Our laboratory is specialized in the biochemical and genetic diagnostics on the above mentioned diseases. Usually, an increase of total 2-hydroxyglutarate (2HG) is observed in the urinary organic acid screening, and subsequent enantiomeric separation of the two forms of 2-HG is performed on our laboratory by an LC-MS/MS based assay. Over the years we have identified the genes related to D-2-HGA (i.e. D2HGDH and IDH2) and combined D,L-2HGA (SLC25A1). Moreover, by using stable-isotope labelled substrates we have identified that alpha-ketoglutarate is the precursor both D2HG and L2HG. In oncology, heterozygous mutations in either IDH1 or IDH2 are frequently observed, which lead to the genesis of a neomorph enzyme that produces vast amounts of D-2-HG. In AML patients harboring mutations in IDH1/2, we have, in a collaboration with the Manchester AML Oncology group (UK), shown that the plasma assessment of D-2-HG and L-2-HG serves as a perfect marker for their IDH1/2 mutation. In a longitudinal study it was shown that the plasma assessment of D-2-HG and L-2-HG can be used to monitor the success of the treatment. Future research will focus more on this biomarker potential for those cancer types that harbor IDH1/2 mutations, and we offer our dedicated LC-MS/MS to other research groups interested in D-2-HG and L-2-HG.
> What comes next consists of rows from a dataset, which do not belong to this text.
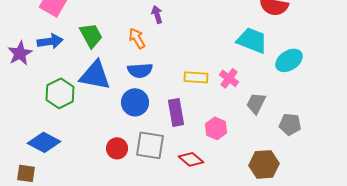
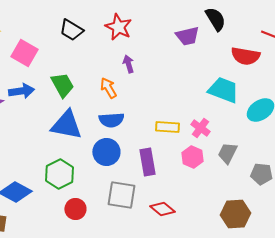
green hexagon: (60, 93) -> (59, 174), moved
pink hexagon: (216, 128) -> (192, 157), moved
red circle: (117, 148) -> (75, 209), moved

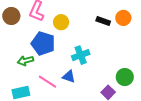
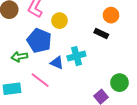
orange circle: (123, 18) -> (111, 15), moved
black rectangle: (103, 21) -> (101, 34), moved
blue triangle: (69, 77) -> (57, 63), moved

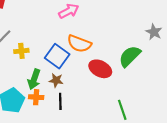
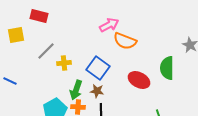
orange semicircle: (79, 44) -> (125, 41), moved
green semicircle: (130, 56) -> (167, 68), turned -45

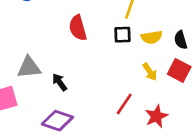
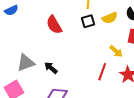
yellow arrow: (150, 72) -> (116, 51), moved

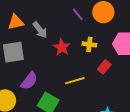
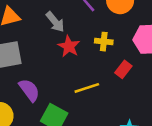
gray arrow: (40, 30) -> (55, 22), moved
purple semicircle: (29, 81) -> (29, 90), turned -72

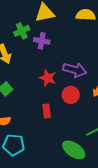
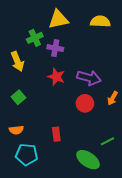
red star: (48, 78) -> (56, 77), moved
red rectangle: (47, 111) -> (56, 134), moved

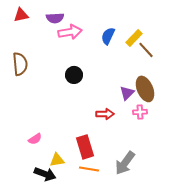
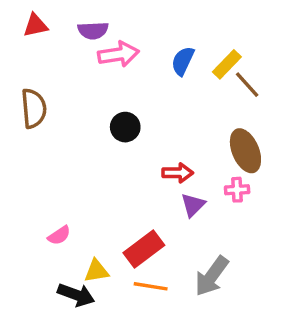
purple triangle: (127, 93) -> (193, 205), moved
red arrow: (105, 114) -> (178, 173), moved
red rectangle: (85, 147) -> (144, 249), turned 70

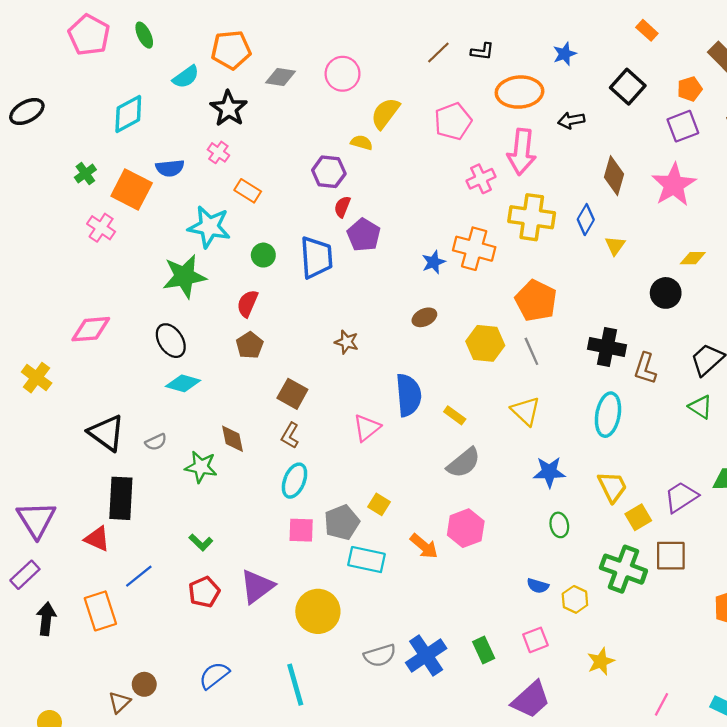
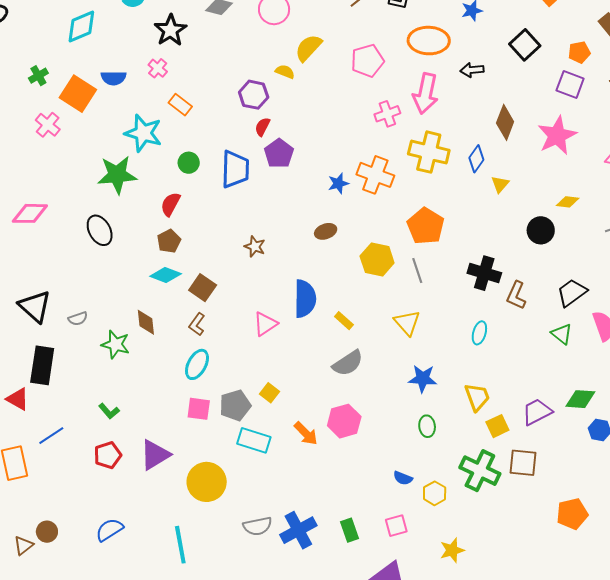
purple square: (683, 126) -> (570, 85), turned 36
cyan diamond: (183, 383) -> (166, 275), moved
cyan ellipse: (608, 415) -> (479, 333), size x0.6

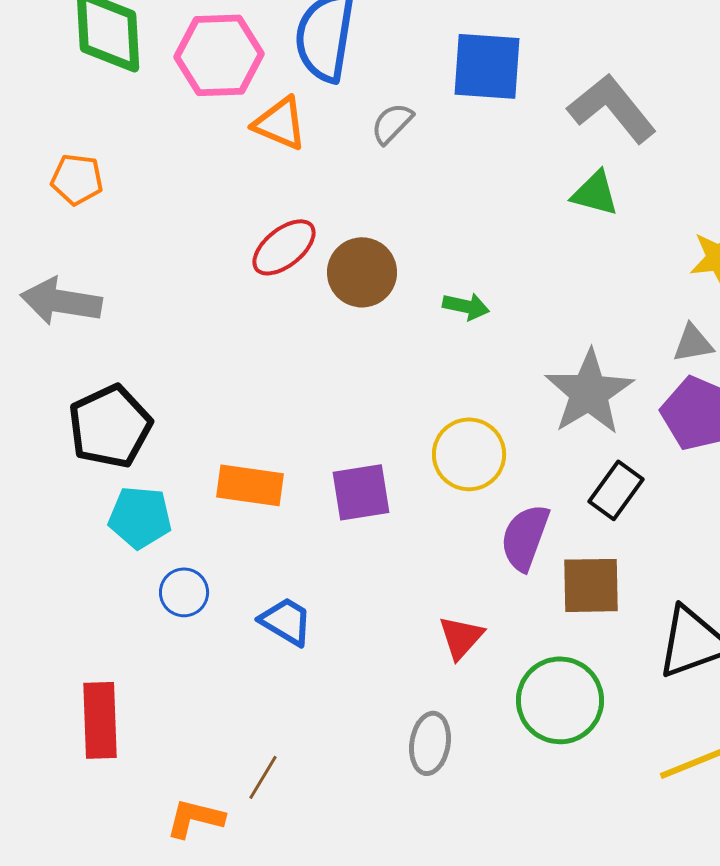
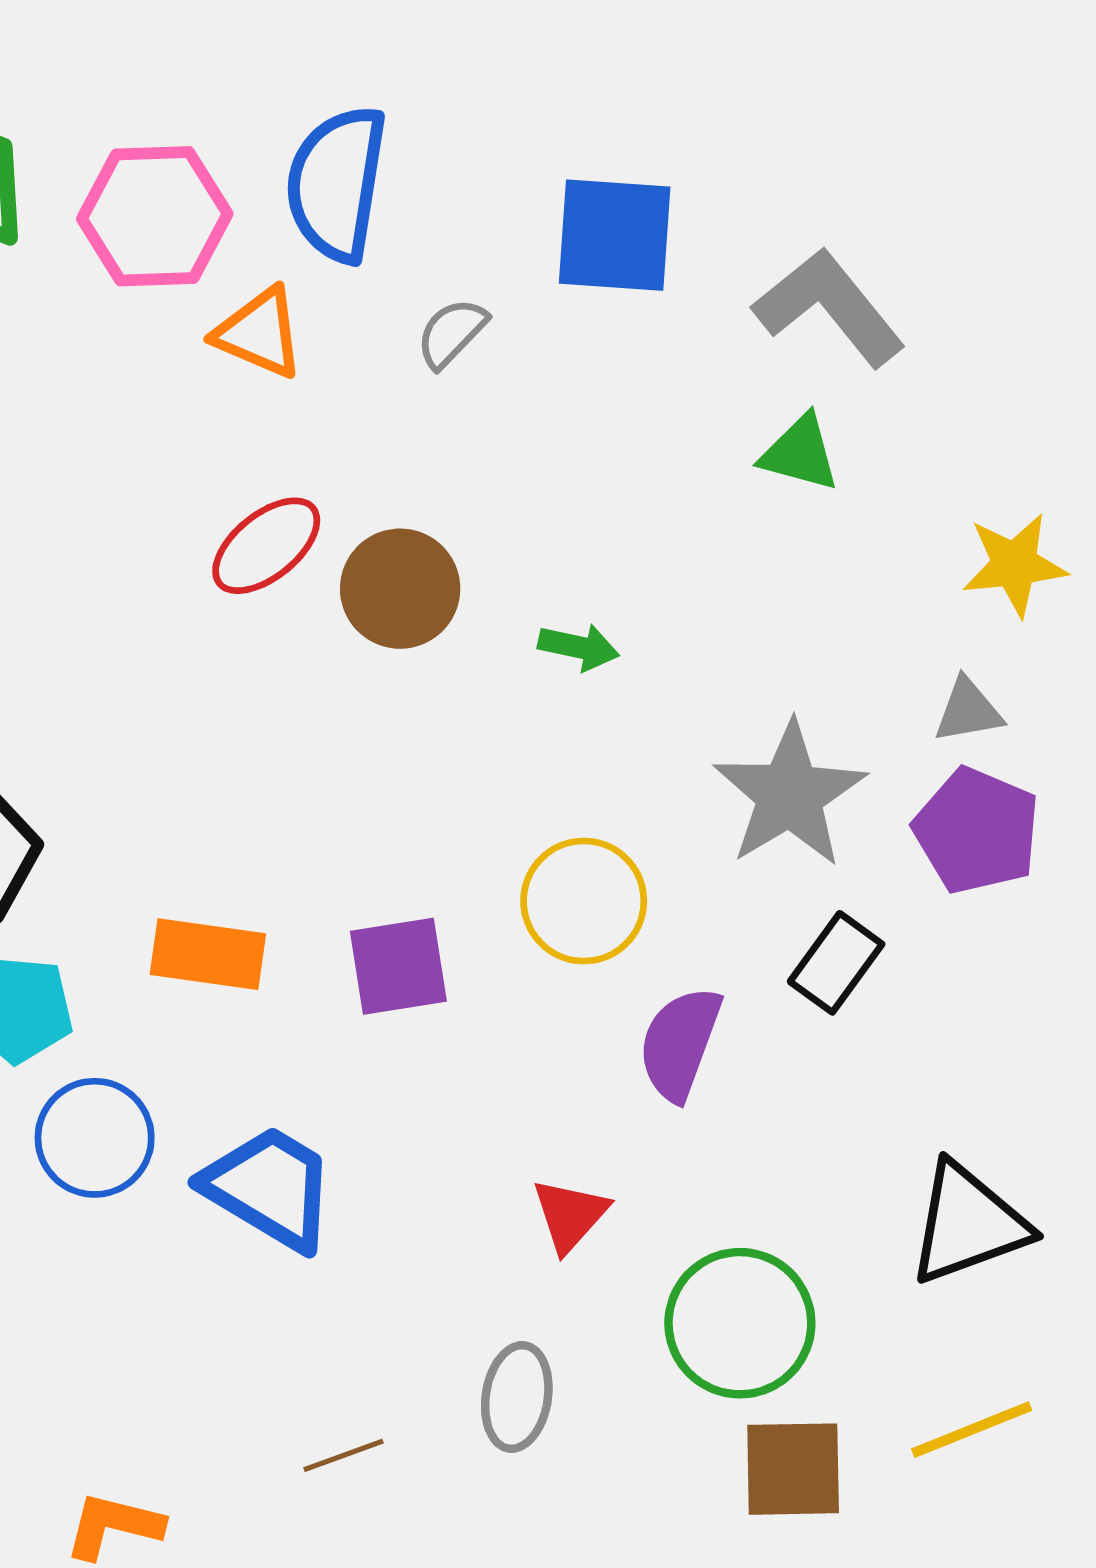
brown square: (591, 585) -> (793, 1469), moved
blue circle: (184, 592) -> (95, 1138), size x1.4
blue trapezoid: (286, 621) -> (270, 1188), size x1.5
brown line: (263, 777) -> (343, 1455), moved, turned 39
In an international collaboration we have (in 2006) unraveled the underlying cause of Pyridoxine Dependant Epilepsy. This has provided us a sensitive urinary biomarker for this condition i.e. alpha-amino adipic semialdehyde ( α-AASA) which we measure by LC-MS/MS. We have recently reported that α-AASA is also increased in Molybdenum Cofactor and Sulfite Oxidase deficiencies and we therefore have included the measurement of S-sulfocysteine in our LC-MS/MS assay allowing us to discriminate, in one single run, between a primary α-AASA increase due to Antiquitin deficiency and a secondary increase of α-AASA in Molybdenum cofactor and Sulfite Oxidase deficiencies. In a recent cohort consisting of individuals with a clinical response to pyridoxine supplementation and normal levels of α-AASA, it was shown that in some cases their disease was caused by mutations in the PNPO gene (encoding pyridoxamine phosphate oxidase). For this disease entity, no consistent biomarker is currently available, and molecular investigations on the PNPO gene are reconmmended for those pyridoxine responsive individuals. Future research will focus on the α-AASA metabolism and neurotoxicity and B6 metabolism.
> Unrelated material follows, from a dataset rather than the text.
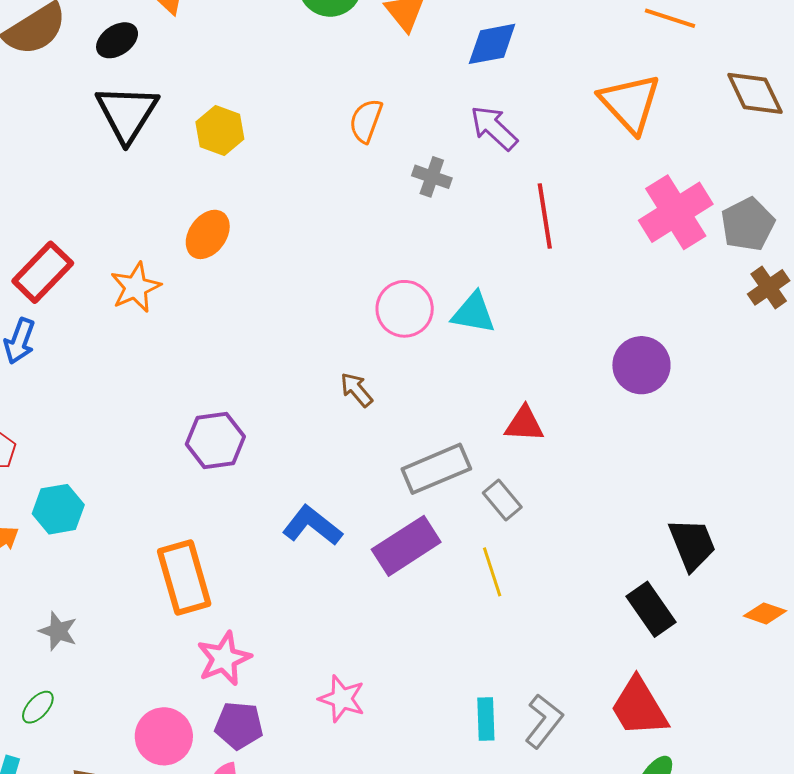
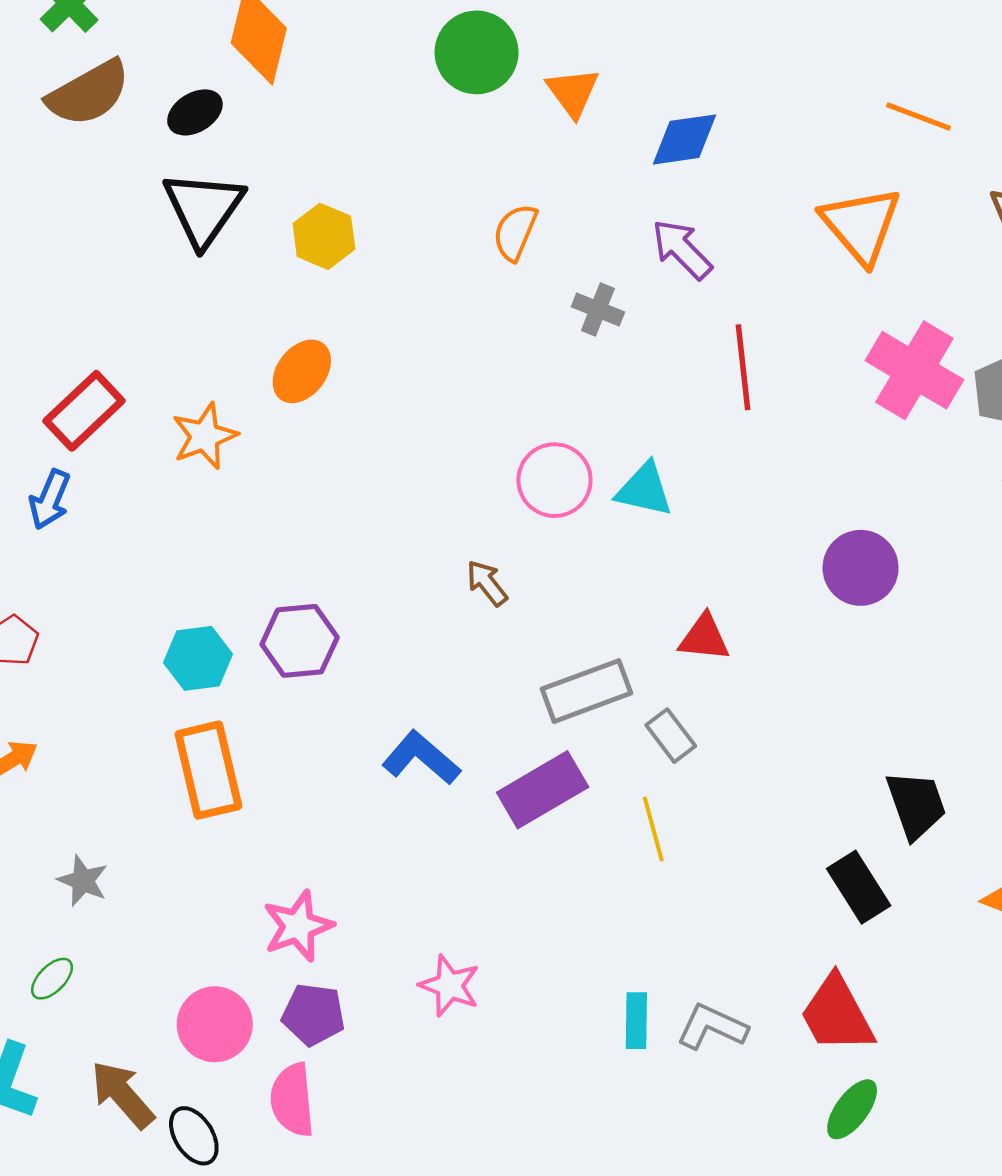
pink cross: (676, 212) -> (914, 370), turned -30
cyan hexagon: (58, 509) -> (198, 658), moved
orange rectangle: (184, 577) -> (208, 770), moved
gray L-shape: (544, 721) -> (712, 1027), turned -106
We study the pathophysiology and metabolism of disorders in the pentose phosphate pathway (PPP). We have so far found four novel defects in the PPP: transaldolase deficiency, ribose-5-phosphate isomerase (RPI) deficiency, transketolase deficiency and sedoheptulokinase deficiency with unique polyol and sugar profiles. Although the enzymes of these defects are located in the same pathway the clinical phenotypes are completely different. Transaldolase deficiency is a disorder with multi-organ involvement, especially the liver, while RPI deficiency is a neurological disorder with leuco-encephalopathy, transketolase deficiency is characterized by short stature, developmental delay and congenital heart defects, while sedoheptulokinase deficiency seems to be a benign disorder or one with large differences in clinical presentation. We study the metabolism of C5-C7 polyols, sugars and sugar phosphates which are linked to the pentose phosphate pathway.
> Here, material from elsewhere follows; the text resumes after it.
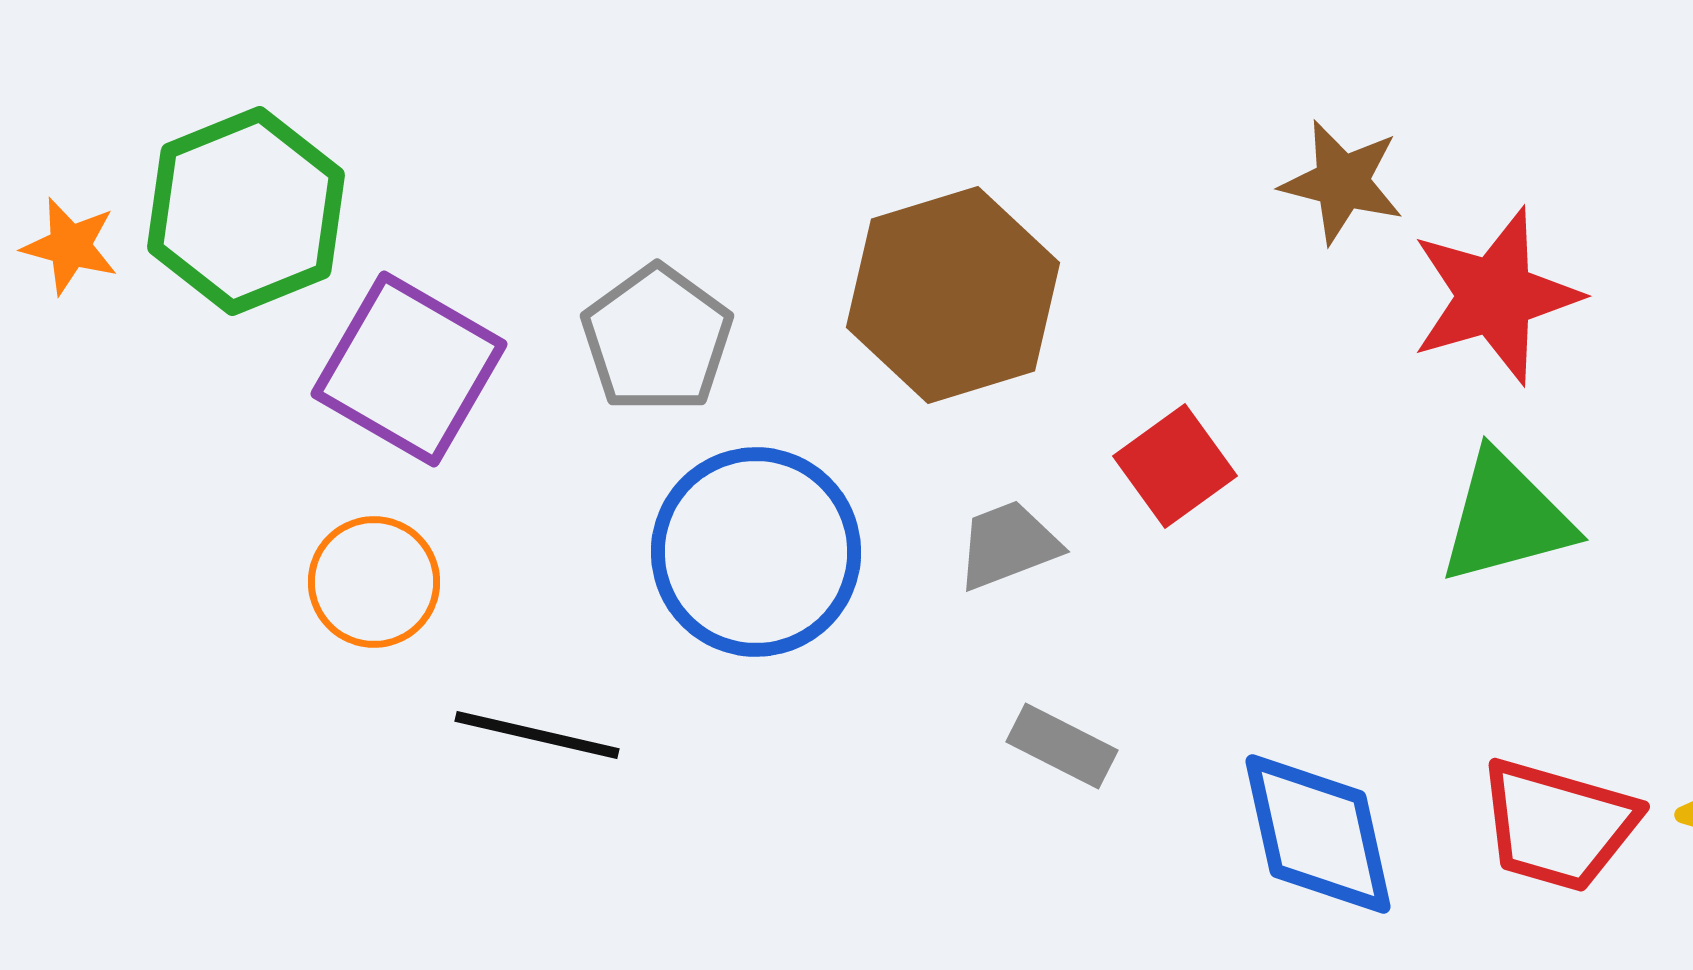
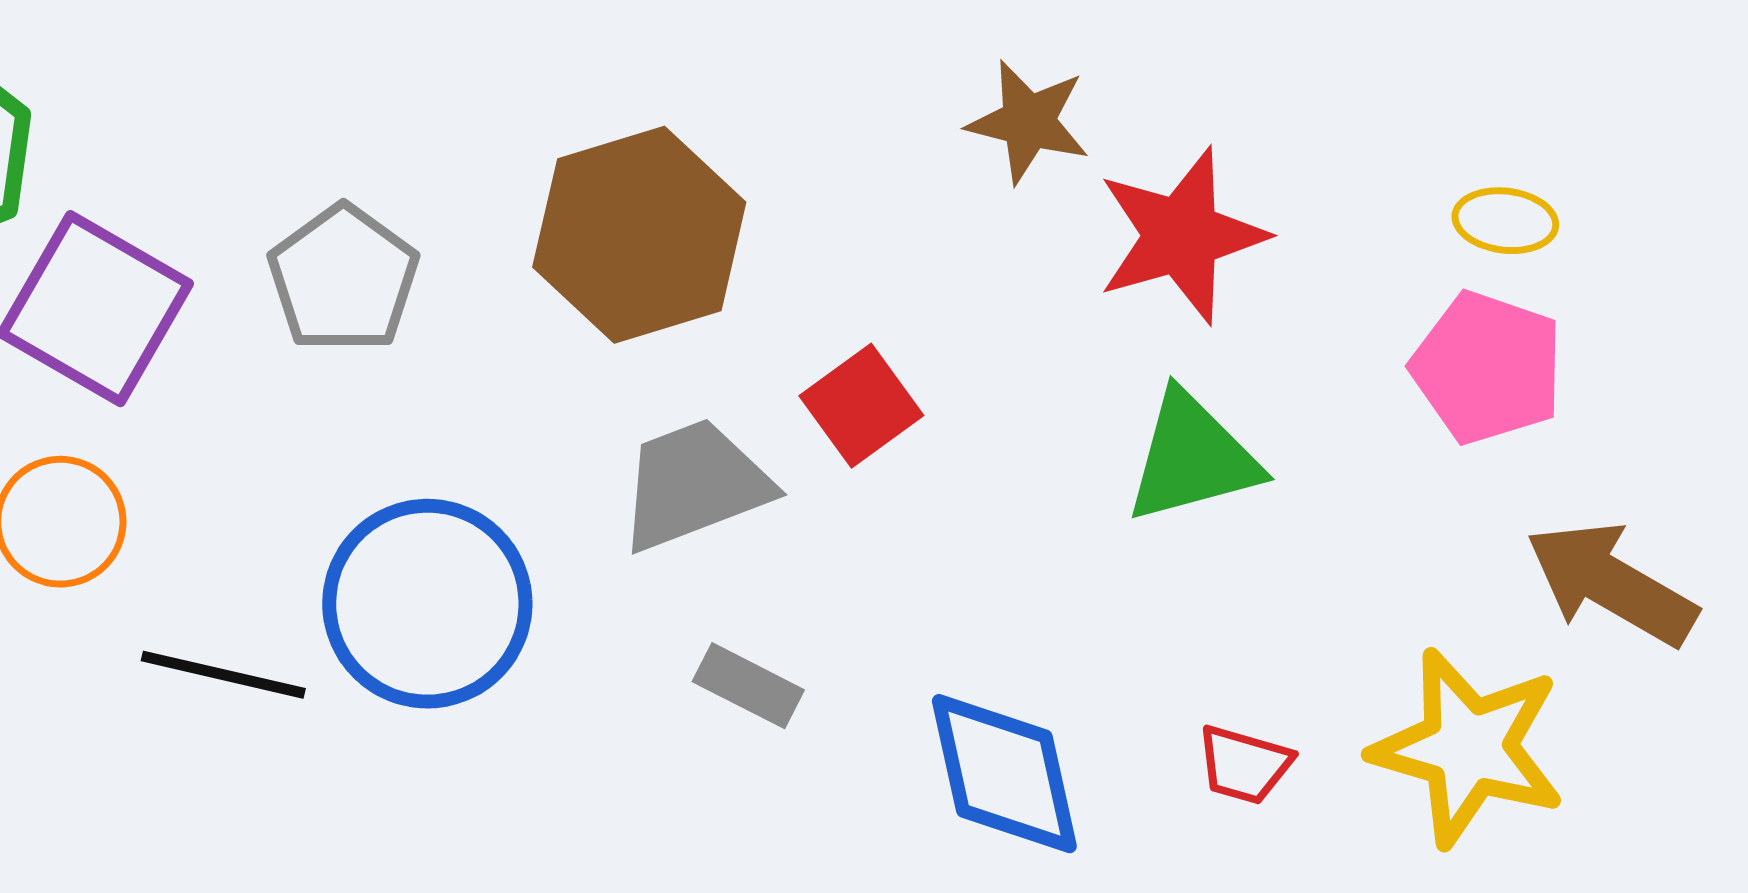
gray trapezoid: (1008, 545) -> (694, 485), size x1.5
blue circle: (756, 552) -> (427, 604), moved
red trapezoid: (1558, 825) -> (1244, 765), size x0.6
The major function of the oxidative stage of the PPP is the production of NADPH from NADP+. NADPH is an important cofactor in the defence of oxidative stress caused by reactive oxygen species. We study the intermediates of the PPP (sugar-phosphates, seven-carbon sugars and polyols) in different tissues and cell lines to determine the role of the PPP in different situations.